§ **Work required**:
Copy out each line containing "TRABAJO" from the entries below.
▶
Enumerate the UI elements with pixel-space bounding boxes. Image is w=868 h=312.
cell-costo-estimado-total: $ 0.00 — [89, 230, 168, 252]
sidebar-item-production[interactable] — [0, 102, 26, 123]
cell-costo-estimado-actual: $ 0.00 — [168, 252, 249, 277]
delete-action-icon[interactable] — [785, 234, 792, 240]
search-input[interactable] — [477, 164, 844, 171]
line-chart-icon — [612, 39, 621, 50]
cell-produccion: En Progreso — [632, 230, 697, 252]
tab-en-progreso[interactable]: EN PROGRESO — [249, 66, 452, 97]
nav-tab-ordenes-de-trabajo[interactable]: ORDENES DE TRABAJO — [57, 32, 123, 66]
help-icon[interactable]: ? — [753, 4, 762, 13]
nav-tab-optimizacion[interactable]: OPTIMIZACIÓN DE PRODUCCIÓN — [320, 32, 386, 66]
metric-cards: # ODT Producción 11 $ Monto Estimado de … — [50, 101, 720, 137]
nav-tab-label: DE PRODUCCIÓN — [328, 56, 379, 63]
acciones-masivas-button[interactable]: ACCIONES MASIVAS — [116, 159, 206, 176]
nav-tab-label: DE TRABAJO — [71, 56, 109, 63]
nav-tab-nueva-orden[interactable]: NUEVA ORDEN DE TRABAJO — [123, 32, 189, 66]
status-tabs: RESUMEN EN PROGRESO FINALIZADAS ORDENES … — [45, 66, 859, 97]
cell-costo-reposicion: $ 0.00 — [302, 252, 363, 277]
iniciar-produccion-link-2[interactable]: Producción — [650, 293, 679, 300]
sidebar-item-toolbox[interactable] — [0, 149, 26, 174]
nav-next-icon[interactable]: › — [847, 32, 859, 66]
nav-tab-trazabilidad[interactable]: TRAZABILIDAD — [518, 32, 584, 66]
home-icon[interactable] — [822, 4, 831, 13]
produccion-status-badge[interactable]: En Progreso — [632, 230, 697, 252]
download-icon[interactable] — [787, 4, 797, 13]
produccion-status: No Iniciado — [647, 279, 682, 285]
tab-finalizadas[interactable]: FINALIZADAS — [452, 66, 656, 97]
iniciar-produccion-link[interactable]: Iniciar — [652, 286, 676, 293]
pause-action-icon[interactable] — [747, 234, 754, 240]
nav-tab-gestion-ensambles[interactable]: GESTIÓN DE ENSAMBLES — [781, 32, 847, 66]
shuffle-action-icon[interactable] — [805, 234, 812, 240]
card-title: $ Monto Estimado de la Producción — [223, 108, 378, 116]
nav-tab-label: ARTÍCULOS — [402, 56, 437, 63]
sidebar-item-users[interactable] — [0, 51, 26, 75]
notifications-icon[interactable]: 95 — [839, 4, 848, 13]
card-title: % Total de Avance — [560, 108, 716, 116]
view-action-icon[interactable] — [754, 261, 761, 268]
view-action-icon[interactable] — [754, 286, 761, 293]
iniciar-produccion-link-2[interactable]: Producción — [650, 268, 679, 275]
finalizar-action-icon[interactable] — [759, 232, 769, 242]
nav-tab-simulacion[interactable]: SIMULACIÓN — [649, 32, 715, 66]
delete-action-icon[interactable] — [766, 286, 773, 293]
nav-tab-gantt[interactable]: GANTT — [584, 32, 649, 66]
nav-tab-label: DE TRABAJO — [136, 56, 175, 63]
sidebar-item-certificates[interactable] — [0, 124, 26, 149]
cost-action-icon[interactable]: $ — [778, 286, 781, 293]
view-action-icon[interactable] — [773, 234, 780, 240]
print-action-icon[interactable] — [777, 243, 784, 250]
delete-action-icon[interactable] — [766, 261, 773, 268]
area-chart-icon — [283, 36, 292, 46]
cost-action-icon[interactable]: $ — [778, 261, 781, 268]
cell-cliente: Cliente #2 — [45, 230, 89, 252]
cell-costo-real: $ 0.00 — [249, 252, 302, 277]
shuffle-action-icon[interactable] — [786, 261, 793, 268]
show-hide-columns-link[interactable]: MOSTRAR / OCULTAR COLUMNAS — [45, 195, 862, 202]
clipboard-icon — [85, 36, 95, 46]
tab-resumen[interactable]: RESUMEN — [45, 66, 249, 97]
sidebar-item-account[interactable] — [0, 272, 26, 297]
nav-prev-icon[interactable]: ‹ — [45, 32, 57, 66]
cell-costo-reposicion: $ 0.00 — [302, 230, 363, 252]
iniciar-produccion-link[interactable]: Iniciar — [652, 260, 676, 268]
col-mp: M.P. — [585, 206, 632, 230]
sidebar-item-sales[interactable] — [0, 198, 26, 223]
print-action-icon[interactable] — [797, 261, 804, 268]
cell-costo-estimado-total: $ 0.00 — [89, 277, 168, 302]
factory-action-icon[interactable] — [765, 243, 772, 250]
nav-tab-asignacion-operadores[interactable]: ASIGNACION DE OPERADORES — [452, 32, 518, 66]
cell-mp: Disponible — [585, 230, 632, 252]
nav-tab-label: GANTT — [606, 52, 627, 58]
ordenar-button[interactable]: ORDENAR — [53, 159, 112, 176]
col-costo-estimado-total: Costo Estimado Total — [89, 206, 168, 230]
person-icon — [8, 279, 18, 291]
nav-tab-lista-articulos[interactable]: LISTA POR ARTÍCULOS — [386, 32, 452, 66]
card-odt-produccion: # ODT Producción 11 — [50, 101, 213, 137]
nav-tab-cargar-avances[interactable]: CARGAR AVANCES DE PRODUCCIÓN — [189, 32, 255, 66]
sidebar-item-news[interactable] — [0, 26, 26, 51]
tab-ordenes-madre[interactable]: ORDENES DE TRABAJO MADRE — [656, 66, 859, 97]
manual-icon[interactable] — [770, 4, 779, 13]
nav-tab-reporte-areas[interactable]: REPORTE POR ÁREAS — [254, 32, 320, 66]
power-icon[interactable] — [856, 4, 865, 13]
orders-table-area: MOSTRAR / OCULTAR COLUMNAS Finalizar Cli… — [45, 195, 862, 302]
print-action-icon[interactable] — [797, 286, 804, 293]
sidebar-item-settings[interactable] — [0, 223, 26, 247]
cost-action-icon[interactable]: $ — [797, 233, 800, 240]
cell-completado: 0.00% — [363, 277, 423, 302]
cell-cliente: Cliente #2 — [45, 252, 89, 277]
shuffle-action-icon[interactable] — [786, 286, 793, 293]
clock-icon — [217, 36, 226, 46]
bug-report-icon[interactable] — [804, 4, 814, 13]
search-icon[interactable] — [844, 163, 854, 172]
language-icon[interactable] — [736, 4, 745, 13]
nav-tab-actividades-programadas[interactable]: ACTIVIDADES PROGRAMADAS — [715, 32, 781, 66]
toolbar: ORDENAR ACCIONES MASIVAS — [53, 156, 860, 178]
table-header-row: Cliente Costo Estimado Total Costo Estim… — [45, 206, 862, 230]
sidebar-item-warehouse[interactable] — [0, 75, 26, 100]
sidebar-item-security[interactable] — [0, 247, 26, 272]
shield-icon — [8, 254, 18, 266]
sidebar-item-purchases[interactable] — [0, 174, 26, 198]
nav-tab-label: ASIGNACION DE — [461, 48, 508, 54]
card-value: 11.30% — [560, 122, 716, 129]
◀
§ **Written reply**:
nav-tab-ordenes-de-trabajo[interactable]: ORDENES DE TRABAJO — [57, 32, 123, 66]
nav-tab-label: DE TRABAJO — [71, 56, 109, 63]
nav-tab-nueva-orden[interactable]: NUEVA ORDEN DE TRABAJO — [123, 32, 189, 66]
nav-tab-label: DE TRABAJO — [136, 56, 175, 63]
tab-ordenes-madre[interactable]: ORDENES DE TRABAJO MADRE — [656, 66, 859, 97]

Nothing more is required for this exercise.